Un amore perso a Rimini d’estate

L’estate peggiore della storia recente della Juventus si avviava ormai alla conclusione, ma l’Inferno vero e proprio non era ancora iniziato. La condanna post-Calciopoli era arrivata, i tifosi avevano provato a farsene una ragione, ma la pratica – si sa – è un’altra cosa. La realtà è carogna, non ti fa dormire, ti fa ripetere continuamente “non può essere vero“. E invece, la scoperta dell’arido vero da parte della Juventus ha anche una data identificativa: il 9 settembre del 2006, contro il Rimini di Ricchiuti.

SURREALE

La sensazione principale che si avvertiva era quella di non conoscere bene il motivo per cui tutto ciò stesse accadendo. Ci si guardava intorno e c’era ben poco di familiare. Calciatori da poco laureatisi campioni del mondo scesi in Serie B per amore e devozione, ma che in un umile campo di cadetteria non potevano – ovviamente – sentirsi appagati.
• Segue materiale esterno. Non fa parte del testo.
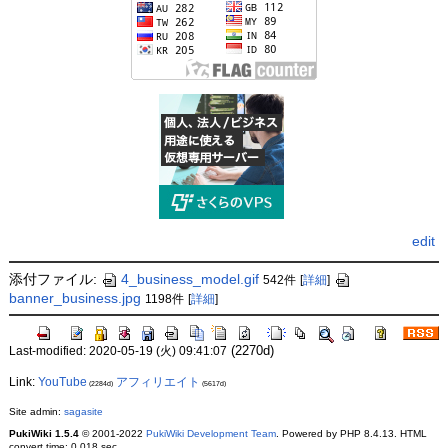
edit
添付ファイル:
4_business_model.gif
542件
[
詳細
]
banner_business.jpg
1198件
[
詳細
]
(2270d)
Last-modified: 2020-05-19 (火) 09:41:07
Link:
YouTube
アフィリエイト
(2284d)
(5617d)
Site admin:
sagasite
PukiWiki 1.5.4
© 2001-2022
PukiWiki Development Team
. Powered by PHP 8.4.13. HTML
convert time: 0.018 sec.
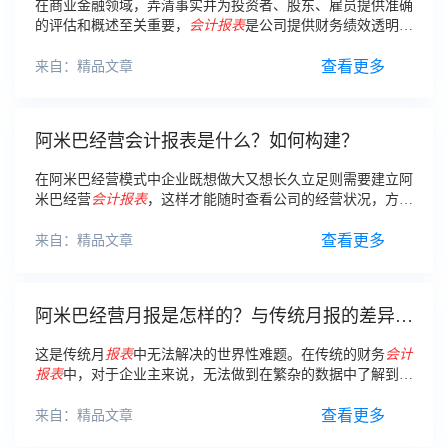
在商业金融领域，弄清事实并为投资者、股东、雇员提供准确
的评估和概述至关重要，
会计报表
是公司提供财务绩效透明性
的最常见渠道。本文从
会计报表
的定义和含义开始，列出三个
公司最重要的
会计报表
。
查看更多
来自：精品文章
阿米巴经营会计报表是什么？如何构建？
在阿米巴经营模式中企业既想做大又想长久立足则需要建立阿
米巴经营
会计报表
，这样才能随时查看公司的经营状况，方便
及时修改和弥补。可是，阿米巴经营
会计报表
如何构建呢？
查看更多
来自：精品文章
阿米巴经营月报是怎样的？与传统月报的差异区
别
这是传统月
报表
中无法解决的世界性难题。在传统的财务
会计
报表
中，对于企业主来说，无法做到在繁杂的数据中了解到业
务盈利还是亏损、哪个业务需要发展。本文总结了阿米巴经营
月报与传统月报的4点差异区别。
查看更多
来自：精品文章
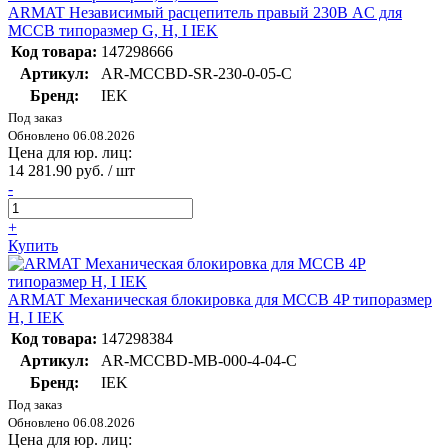
ARMAT Независимый расцепитель правый 230В AC для
MCCB типоразмер G, H, I IEK
Код товара:
147298666
Артикул:
AR-MCCBD-SR-230-0-05-C
Бренд:
IEK
Под заказ
Обновлено 06.08.2026
Цена для юр. лиц:
14 281.90 руб. / шт
-
+
Купить
ARMAT Механическая блокировка для MCCB 4P типоразмер
H, I IEK
Код товара:
147298384
Артикул:
AR-MCCBD-MB-000-4-04-C
Бренд:
IEK
Под заказ
Обновлено 06.08.2026
Цена для юр. лиц:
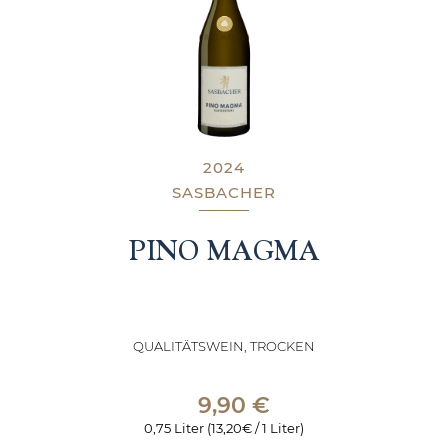
2024
SASBACHER
PINO MAGMA
QUALITÄTSWEIN, TROCKEN
9,90
€
0,75 Liter (13,20€ / 1 Liter)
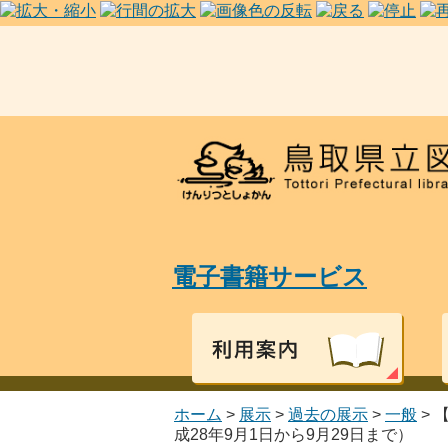
電子書籍サービス
ホーム
>
展示
>
過去の展示
>
一般
> 
成28年9月1日から9月29日まで）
La nuova dirigenza bianconera (in tribuna anche Lapo) che si sforzava -a modo suo – di sostenere sempre e comunque la squadra e che dopo il pareggio dirà “forse non tutti hanno capito cosa vuol dire giocare nella Juventus“, quasi per motivare ulteriormente i giovanissimi.

UN PAREGGIO SOFFERTO

Il campo, alla fine, raccontò di un pareggio per 1-1, con la Juventus di Deschamps impacciata e soffocata dal caldo romagnolo e un Rimini voglioso (e ci credo) e mai domo. Al primo, storico gol bianconero in Serie B (lo firmò Matteo Paro, con un destro dal limite dell’area) rispose il capitano dei padroni di casa, Adrian Ricchiuti (che avremmo conosciuto ancor meglio nel Catania di Simeone), che approfittò di un clamoroso pasticcio della coppia difensiva centrale della Juve (Kovac e Boumsong).